We may be a small step closer to the robot wars thanks to former Apple designer Mike Matas.
Matas’ previous work includes user interfaces for Apple’s Maps, Photos, and Camera apps, as well as the Nest smart thermostat. And he showed off his latest creation, an artificial brain called (appropriately enough) The Brain, via a quick demo on YouTube. It’s a neural network that with an expectedly sharp and clean interface, and in the video, he shows how he can teach The Brain to spit out emojis based on different shapes that he draws.
Check it out below.
This is a pretty basic test, to be sure, but it’s nonetheless impressive because of the simplicity of the interface and the ability to actually see the machine learning over time. Matas starts by telling the computer that it will learn to output various emojis based on shapes, and then he shows it the shapes that correspond to each emoji. So a smile-like, curved line produces a happy picture, and a Z shape represents sleep.

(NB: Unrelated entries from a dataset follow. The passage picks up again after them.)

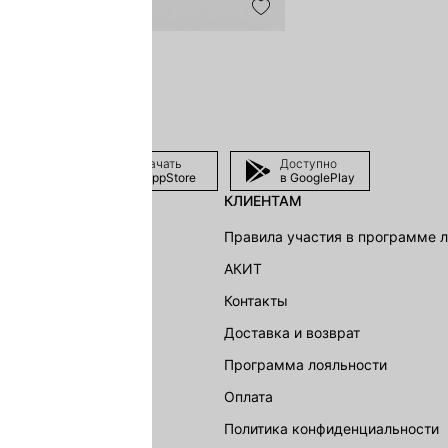
Скачать
Доступно
в AppStore
в GooglePlay
КЛИЕНТАМ
shion Group
Правила участия в программе 
г
АКИТ
акции
Контакты
Доставка и возврат
LOVE REPUBLIC
Программа лояльности
Оплата
Политика конфиденциальности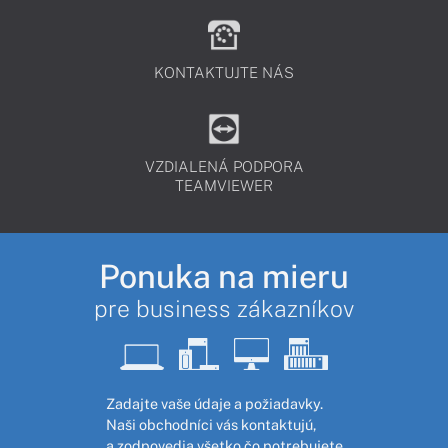
KONTAKTUJTE NÁS
VZDIALENÁ PODPORA
TEAMVIEWER
Ponuka na mieru
pre business zákazníkov
Zadajte vaše údaje a požiadavky.
Naši obchodníci vás kontaktujú,
a zodpovedia všetko čo potrebujete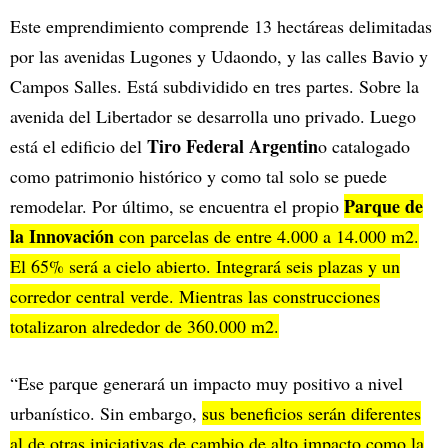
Este emprendimiento comprende 13 hectáreas delimitadas
por las avenidas Lugones y Udaondo, y las calles Bavio y
Campos Salles. Está subdividido en tres partes. Sobre la
avenida del Libertador se desarrolla uno privado. Luego
Tiro Federal Argentin
está el edificio del
o catalogado
como patrimonio histórico y como tal solo se puede
Parque de
remodelar. Por último, se encuentra el propio
la Innovación
con parcelas de entre 4.000 a 14.000 m2.
El 65% será a cielo abierto. Integrará seis plazas y un
corredor central verde. Mientras las construcciones
totalizaron alrededor de 360.000 m2.
“Ese parque generará un impacto muy positivo a nivel
urbanístico. Sin embargo,
sus beneficios serán diferentes
al de otras iniciativas de cambio de alto impacto como la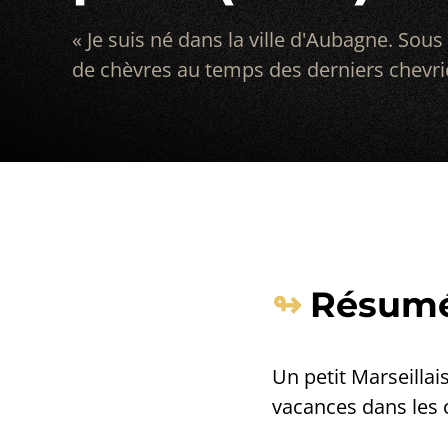
« Je suis né dans la ville d'Aubagne. Sou
de chèvres au temps des derniers chevrie
Résum
Un petit Marseillais 
vacances dans les c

“There’s no preprogrammed rules here that are telling it a curved line means this or that,” Matas says. “It’s all being figured out automatically based on the examples we taught it.”
You can see this concept at work when the program sees a shape that it doesn’t “know.” At around the 1:20 mark, Matas draws a heart and a teardrop, neither of which The Brain has learned yet. So it makes its best guesses and tosses out a smiley face and a frowny face, respectively. Matas goes back to the teaching mode and provides the proper responses for those shapes, and it doesn’t mistake them for others anymore.
The video also shows off the individual connections and processes that go into associating this shape with that emoji, and the workings underneath that super-clean interface look impressive and complicated.
Matas built The Brain in Quartz Composer, a node-based processing language that’s part of Xcode, the suite of tools Apple and developers use to create both iOS and OS software. We aren’t entirely sure what it can do outside of emoting, but Matas sees a lot of potential.
“It’s sort of crazy on the inside, but on the outside it’s pretty simple,” he says. “The same process that allows it to learn and recognize what this shape means also allows it to learn a whole lot of other stuff. And so it would be interesting to think, if this kind of thing were made a little bit easier to use, what kind of ideas might come out of it.”